DNA purification from 100-200 mg of each intestinal content sample was performed by LGC Genomics GmbH (Berlin, Germany) according to their DNA extraction service from stool samples to yield 20–200 ng of genomic DNA, dissolved in Tris/TE (5 mM, pH: 8.5) with the concentration of ≥1–10 ng/µL. Amplicon sequencing of the V3–V4 region of the 16S rRNA gene was performed by LGC Genomics GmbH (Berlin, Germany). Library preparation and sequencing were performed using an Illumina MiSeq platform with v3 chemistry. DNA fragments were amplified using amplification primers 341F (5′-CCTACGGGNGGCWGCAG-3′) and 785R (5′-GACTACHVGGGTATCTAATCC-3′) [70]. Primers also contained the Illumina sequencing adapter sequence and a unique barcode index. Resulting amplicons were sequenced using the Illumina MiSeq v3 600-cycle kit to provide paired-end read lengths of 2 × 300 bp. Demultiplexing of all libraries for each sequencing lane were attained using the Illumina bcl2fastq 2.17.1.14 software (Illumina Inc., San Diego, CA, USA). Combination of forward and reverse reads were carried out using the BBMerge 34.48 tool [71]. The mothur software package (v1.35.1, [72]) was used for pre-processing and operational taxonomic units (OTUs) picking from Illumina amplicon sequencing data by clustering at the 97% identity level.

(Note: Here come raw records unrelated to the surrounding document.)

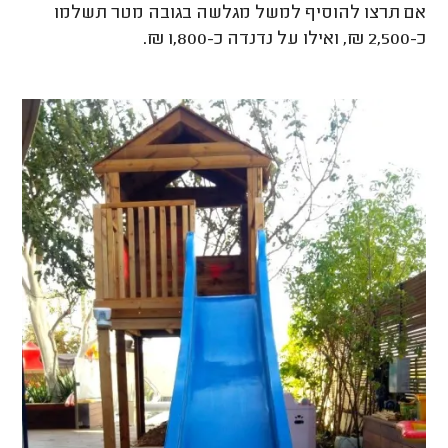
אם תרצו להוסיף למשל מגלשה בגובה מטר תשלמו
כ-2,500 ₪, ואילו על נדנדה כ-1,800 ₪.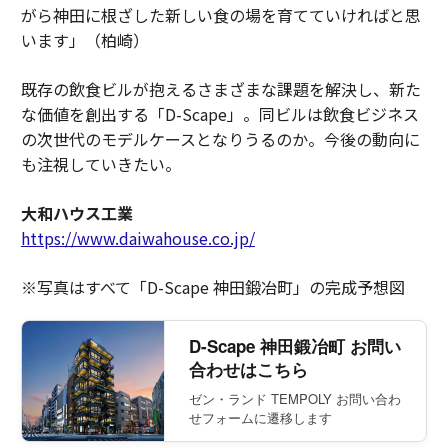
がら神田に根ざした新しい食の場を育てていければと思
います」（柏崎）
既存の飲食ビルが抱えるさまざまな課題を解決し、新た
な価値を創出する「D-Scape」。同ビルは飲食ビジネス
の次世代のモデルケースとなりうるのか。今後の動向に
も注視していきたい。
大和ハウス工業
https://www.daiwahouse.co.jp/
※写真はすべて「D-Scape 神田鍛冶町」の完成予想図
D-Scape 神田鍛冶町 お問い
合わせはこちら
ゼン・ランド TEMPOLY お問い合わ
せフォームに遷移します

Creation of relative abundance taxonomical tables in an Excel format was performed with QIIME 1.9.0. (LGC Genomics GmbH, Berlin, Germany) [73]. Relative abundance data generally did not follow a normal distribution, as assessed by the Shapiro–Wilk test [74]. Inverse Simpson index analyses and observed species number calculations were performed on rarefied data by QIIME at the sampling depth of 21727 reads per sample. Differential abundance testing in the duodenum, jejunum and ileum content, and faeces of the three treatment groups (Control (G1), 15 mg/kg FBs (G2) and 30 mg/kg FBs (G3)) was performed by the non-parametric Kruskal–Wallis test using IBM SPSS Statistics 27.0 software (SPSS Inc., Chicago, IL, USA) [75,76,77]. A difference was considered significant at p < 0.05. The bacterial composition of day 0 and day 21 faecal samples in the three treatment groups was compared using the Wilcoxon signed-rank test [74,75,78].